Records shown START
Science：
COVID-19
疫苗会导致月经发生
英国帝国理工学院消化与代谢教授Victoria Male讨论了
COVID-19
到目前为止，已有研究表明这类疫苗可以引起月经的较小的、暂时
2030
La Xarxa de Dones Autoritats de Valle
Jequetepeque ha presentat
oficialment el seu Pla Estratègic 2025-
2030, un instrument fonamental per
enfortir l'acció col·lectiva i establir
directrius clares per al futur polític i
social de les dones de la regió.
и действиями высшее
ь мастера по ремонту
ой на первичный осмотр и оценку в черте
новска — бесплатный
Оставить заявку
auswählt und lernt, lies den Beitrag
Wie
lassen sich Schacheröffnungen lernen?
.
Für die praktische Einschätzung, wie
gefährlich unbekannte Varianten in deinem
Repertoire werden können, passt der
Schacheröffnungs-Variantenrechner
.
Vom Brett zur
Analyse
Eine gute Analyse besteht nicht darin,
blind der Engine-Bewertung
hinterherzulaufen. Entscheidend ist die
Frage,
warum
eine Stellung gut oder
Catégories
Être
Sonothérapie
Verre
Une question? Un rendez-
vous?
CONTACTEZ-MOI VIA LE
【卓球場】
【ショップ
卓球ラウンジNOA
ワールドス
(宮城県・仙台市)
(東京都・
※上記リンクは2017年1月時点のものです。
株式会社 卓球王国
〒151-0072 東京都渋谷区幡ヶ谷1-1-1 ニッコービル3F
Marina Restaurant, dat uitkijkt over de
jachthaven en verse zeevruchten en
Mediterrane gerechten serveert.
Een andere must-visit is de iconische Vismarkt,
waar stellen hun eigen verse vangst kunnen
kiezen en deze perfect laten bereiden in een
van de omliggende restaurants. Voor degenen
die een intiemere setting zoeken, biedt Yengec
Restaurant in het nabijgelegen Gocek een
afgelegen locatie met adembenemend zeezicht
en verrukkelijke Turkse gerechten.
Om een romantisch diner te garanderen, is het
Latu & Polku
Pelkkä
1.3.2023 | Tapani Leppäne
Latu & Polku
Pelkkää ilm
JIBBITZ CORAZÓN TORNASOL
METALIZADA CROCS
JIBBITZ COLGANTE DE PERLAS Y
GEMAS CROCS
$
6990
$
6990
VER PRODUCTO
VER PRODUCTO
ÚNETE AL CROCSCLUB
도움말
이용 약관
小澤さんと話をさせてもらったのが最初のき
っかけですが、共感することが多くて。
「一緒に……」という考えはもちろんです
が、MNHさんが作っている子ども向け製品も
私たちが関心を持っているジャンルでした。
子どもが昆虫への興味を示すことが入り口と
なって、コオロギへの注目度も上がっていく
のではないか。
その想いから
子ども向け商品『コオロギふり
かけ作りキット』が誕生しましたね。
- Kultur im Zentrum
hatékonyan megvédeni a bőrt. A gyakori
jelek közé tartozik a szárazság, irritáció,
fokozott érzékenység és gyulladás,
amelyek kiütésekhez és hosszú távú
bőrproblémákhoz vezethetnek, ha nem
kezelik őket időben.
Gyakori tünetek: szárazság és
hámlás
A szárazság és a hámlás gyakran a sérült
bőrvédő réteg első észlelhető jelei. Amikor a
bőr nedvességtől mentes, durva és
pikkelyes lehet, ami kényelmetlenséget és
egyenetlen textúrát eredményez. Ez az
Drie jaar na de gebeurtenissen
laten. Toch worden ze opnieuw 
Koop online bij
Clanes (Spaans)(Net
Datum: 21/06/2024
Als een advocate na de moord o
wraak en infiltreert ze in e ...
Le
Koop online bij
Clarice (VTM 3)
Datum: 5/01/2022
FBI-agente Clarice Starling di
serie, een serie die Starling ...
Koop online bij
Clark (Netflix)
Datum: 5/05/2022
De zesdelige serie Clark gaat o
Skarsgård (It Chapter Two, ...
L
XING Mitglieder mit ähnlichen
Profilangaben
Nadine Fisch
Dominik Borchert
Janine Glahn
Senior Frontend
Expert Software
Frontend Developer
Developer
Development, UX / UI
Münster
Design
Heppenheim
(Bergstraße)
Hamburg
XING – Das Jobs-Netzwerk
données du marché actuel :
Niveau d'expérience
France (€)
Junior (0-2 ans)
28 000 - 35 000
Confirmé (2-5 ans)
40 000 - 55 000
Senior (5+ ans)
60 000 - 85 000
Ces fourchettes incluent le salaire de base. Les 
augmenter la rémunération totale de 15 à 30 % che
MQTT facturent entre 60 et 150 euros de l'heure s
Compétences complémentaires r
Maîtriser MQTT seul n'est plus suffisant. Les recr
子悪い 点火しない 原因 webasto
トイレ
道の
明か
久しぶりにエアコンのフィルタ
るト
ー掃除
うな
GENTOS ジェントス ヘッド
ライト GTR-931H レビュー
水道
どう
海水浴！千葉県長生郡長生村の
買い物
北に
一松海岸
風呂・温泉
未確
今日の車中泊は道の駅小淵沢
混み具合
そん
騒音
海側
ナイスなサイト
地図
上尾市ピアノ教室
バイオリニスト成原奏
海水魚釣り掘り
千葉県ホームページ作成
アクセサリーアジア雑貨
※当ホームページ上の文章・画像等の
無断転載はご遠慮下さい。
Records shown END
- **Exercise objective**: Restate each entry exactly, skipping none.

- **Solved problem**:
Science：
COVID-19
疫苗会导致月经发生
英国帝国理工学院消化与代谢教授Victoria Male讨论了
COVID-19
到目前为止，已有研究表明这类疫苗可以引起月经的较小的、暂时
2030
La Xarxa de Dones Autoritats de Valle
Jequetepeque ha presentat
oficialment el seu Pla Estratègic 2025-
2030, un instrument fonamental per
enfortir l'acció col·lectiva i establir
directrius clares per al futur polític i
social de les dones de la regió.
и действиями высшее
ь мастера по ремонту
ой на первичный осмотр и оценку в черте
новска — бесплатный
Оставить заявку
auswählt und lernt, lies den Beitrag
Wie
lassen sich Schacheröffnungen lernen?
.
Für die praktische Einschätzung, wie
gefährlich unbekannte Varianten in deinem
Repertoire werden können, passt der
Schacheröffnungs-Variantenrechner
.
Vom Brett zur
Analyse
Eine gute Analyse besteht nicht darin,
blind der Engine-Bewertung
hinterherzulaufen. Entscheidend ist die
Frage,
warum
eine Stellung gut oder
Catégories
Être
Sonothérapie
Verre
Une question? Un rendez-
vous?
CONTACTEZ-MOI VIA LE
【卓球場】
【ショップ
卓球ラウンジNOA
ワールドス
(宮城県・仙台市)
(東京都・
※上記リンクは2017年1月時点のものです。
株式会社 卓球王国
〒151-0072 東京都渋谷区幡ヶ谷1-1-1 ニッコービル3F
Marina Restaurant, dat uitkijkt over de
jachthaven en verse zeevruchten en
Mediterrane gerechten serveert.
Een andere must-visit is de iconische Vismarkt,
waar stellen hun eigen verse vangst kunnen
kiezen en deze perfect laten bereiden in een
van de omliggende restaurants. Voor degenen
die een intiemere setting zoeken, biedt Yengec
Restaurant in het nabijgelegen Gocek een
afgelegen locatie met adembenemend zeezicht
en verrukkelijke Turkse gerechten.
Om een romantisch diner te garanderen, is het
Latu & Polku
Pelkkä
1.3.2023 | Tapani Leppäne
Latu & Polku
Pelkkää ilm
JIBBITZ CORAZÓN TORNASOL
METALIZADA CROCS
JIBBITZ COLGANTE DE PERLAS Y
GEMAS CROCS
$
6990
$
6990
VER PRODUCTO
VER PRODUCTO
ÚNETE AL CROCSCLUB
도움말
이용 약관
小澤さんと話をさせてもらったのが最初のき
っかけですが、共感することが多くて。
「一緒に……」という考えはもちろんです
が、MNHさんが作っている子ども向け製品も
私たちが関心を持っているジャンルでした。
子どもが昆虫への興味を示すことが入り口と
なって、コオロギへの注目度も上がっていく
のではないか。
その想いから
子ども向け商品『コオロギふり
かけ作りキット』が誕生しましたね。
- Kultur im Zentrum
hatékonyan megvédeni a bőrt. A gyakori
jelek közé tartozik a szárazság, irritáció,
fokozott érzékenység és gyulladás,
amelyek kiütésekhez és hosszú távú
bőrproblémákhoz vezethetnek, ha nem
kezelik őket időben.
Gyakori tünetek: szárazság és
hámlás
A szárazság és a hámlás gyakran a sérült
bőrvédő réteg első észlelhető jelei. Amikor a
bőr nedvességtől mentes, durva és
pikkelyes lehet, ami kényelmetlenséget és
egyenetlen textúrát eredményez. Ez az
Drie jaar na de gebeurtenissen
laten. Toch worden ze opnieuw 
Koop online bij
Clanes (Spaans)(Net
Datum: 21/06/2024
Als een advocate na de moord o
wraak en infiltreert ze in e ...
Le
Koop online bij
Clarice (VTM 3)
Datum: 5/01/2022
FBI-agente Clarice Starling di
serie, een serie die Starling ...
Koop online bij
Clark (Netflix)
Datum: 5/05/2022
De zesdelige serie Clark gaat o
Skarsgård (It Chapter Two, ...
L
XING Mitglieder mit ähnlichen
Profilangaben
Nadine Fisch
Dominik Borchert
Janine Glahn
Senior Frontend
Expert Software
Frontend Developer
Developer
Development, UX / UI
Münster
Design
Heppenheim
(Bergstraße)
Hamburg
XING – Das Jobs-Netzwerk
données du marché actuel :
Niveau d'expérience
France (€)
Junior (0-2 ans)
28 000 - 35 000
Confirmé (2-5 ans)
40 000 - 55 000
Senior (5+ ans)
60 000 - 85 000
Ces fourchettes incluent le salaire de base. Les 
augmenter la rémunération totale de 15 à 30 % che
MQTT facturent entre 60 et 150 euros de l'heure s
Compétences complémentaires r
Maîtriser MQTT seul n'est plus suffisant. Les recr
子悪い 点火しない 原因 webasto
トイレ
道の
明か
久しぶりにエアコンのフィルタ
るト
ー掃除
うな
GENTOS ジェントス ヘッド
ライト GTR-931H レビュー
水道
どう
海水浴！千葉県長生郡長生村の
買い物
北に
一松海岸
風呂・温泉
未確
今日の車中泊は道の駅小淵沢
混み具合
そん
騒音
海側
ナイスなサイト
地図
上尾市ピアノ教室
バイオリニスト成原奏
海水魚釣り掘り
千葉県ホームページ作成
アクセサリーアジア雑貨
※当ホームページ上の文章・画像等の
無断転載はご遠慮下さい。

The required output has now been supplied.